Margaret Hayes, 80, turns a symbolic sod in one of the bunkers at Rondebosch Golf Club during the Reclaim the City occupation on Thursday.
Margaret Hayes, 80, turns a symbolic sod in one of the bunkers at Rondebosch Golf Club during the Reclaim the City occupation on Thursday.
Image: Reclaim the City

The deputy mayor of Cape Town refused to meet housing activists who occupied a Cape Town golf course on Thursday.

Reclaim the City protesters demanded the presence of Ian Neilson at Rondebosch Golf Club‚ but he told SowetanLIVE sister publication TimesLIVE he would not respond to threats.

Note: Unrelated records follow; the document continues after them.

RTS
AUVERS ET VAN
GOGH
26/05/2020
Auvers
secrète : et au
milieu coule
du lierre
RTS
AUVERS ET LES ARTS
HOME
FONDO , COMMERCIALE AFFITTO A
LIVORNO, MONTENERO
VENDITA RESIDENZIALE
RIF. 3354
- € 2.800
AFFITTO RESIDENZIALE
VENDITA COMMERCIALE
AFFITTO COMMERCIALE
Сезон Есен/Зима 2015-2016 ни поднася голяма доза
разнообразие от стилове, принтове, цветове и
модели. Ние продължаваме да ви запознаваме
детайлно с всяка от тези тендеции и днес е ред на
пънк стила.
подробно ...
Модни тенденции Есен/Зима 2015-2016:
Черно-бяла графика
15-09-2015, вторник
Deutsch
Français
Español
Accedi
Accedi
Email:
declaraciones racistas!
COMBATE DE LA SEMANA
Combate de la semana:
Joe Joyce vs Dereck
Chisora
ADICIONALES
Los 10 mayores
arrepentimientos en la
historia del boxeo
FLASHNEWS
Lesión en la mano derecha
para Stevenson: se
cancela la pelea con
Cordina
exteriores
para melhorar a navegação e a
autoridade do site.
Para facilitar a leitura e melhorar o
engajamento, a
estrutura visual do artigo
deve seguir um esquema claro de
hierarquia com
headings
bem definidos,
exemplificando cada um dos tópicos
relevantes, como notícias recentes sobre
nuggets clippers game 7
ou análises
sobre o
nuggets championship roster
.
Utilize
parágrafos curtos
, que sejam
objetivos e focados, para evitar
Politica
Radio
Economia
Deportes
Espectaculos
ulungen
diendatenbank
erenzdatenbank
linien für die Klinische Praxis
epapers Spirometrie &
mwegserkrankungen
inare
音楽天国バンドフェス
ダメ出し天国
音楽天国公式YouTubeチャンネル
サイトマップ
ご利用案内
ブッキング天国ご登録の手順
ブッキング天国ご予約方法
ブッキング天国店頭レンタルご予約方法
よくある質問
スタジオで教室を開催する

The club featured prominently this week in a document from another NGO‚ Ndifuna Ukwazi‚ which said it was a prime example of the way the City of Cape Town made inefficient use of land suitable for affordable housing.

The club pays R1‚000 a year to rent 45ha between the M5 and the Black River‚ and its 25-year lease expires in 2020.

Neilson said: "We do not accept their actions as acceptable to the rules of engagement. In any case‚ their entire campaign is misplaced.

"The limiting factor in the provision of housing is not land‚ but funds for development."

The deputy mayor said more than 1‚000ha was earmarked for homes in Cape Town.

"When the national government (the constitutional authority for providing housing) provides the city and the province with adequate funds‚ that land will be developed."

International holidaymakers were among golfers who had to abandon their rounds on Thursday when Reclaim the City activists - numbering between 150 and 400‚ according to different sources - entered the course through a back gate.

Club general manager Don Ball said he cleared the course for golfers' safety.

Reclaim the City spokesperson Zacharia Mashele said the protesters were "shocked to see how beautiful [the golf course] is inside. An oasis in the heart of our city with open fields‚ trees and rivers."

He added: "It’s clear our best public land has been captured by a few wealthy people while the majority of black and coloured residents continue to live on the outskirts of the city‚ far from good infrastructure‚ services and job opportunities.

"We gathered at the club house. The manager understood our struggles. He closed the club for the day and sent the golfers home. He gave us water and listened to our speeches. Our fellow residents are not our target."

Mashele said the oldest protester‚ homeless 80-year-old Margaret Hayes‚ "turned the first sod on our affordable housing project".